---------- Excerpted data ----------
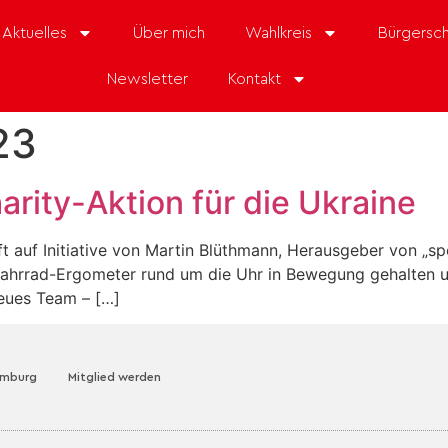
Aktuelles
Über mich
Wahlkreis
Bürgersch
Newsletter
Kontakt
23
arity-Aktion für die Ukraine
ft auf Initiative von Martin Blüthmann, Herausgeber von „sp
in Fahrrad-Ergometer rund um die Uhr in Bewegung gehalten
eues Team – […]
amburg
Mitglied werden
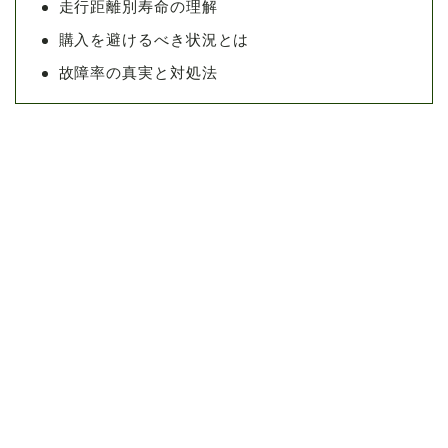
走行距離別寿命の理解
購入を避けるべき状況とは
故障率の真実と対処法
----------
Take the line with "Mitglied werden" as the first line and the last line of the records above as the final one; reproduce exactly the lines between them, both included, without pictures.

▶ **Response to the task**:
Mitglied werden
走行距離別寿命の理解
購入を避けるべき状況とは
故障率の真実と対処法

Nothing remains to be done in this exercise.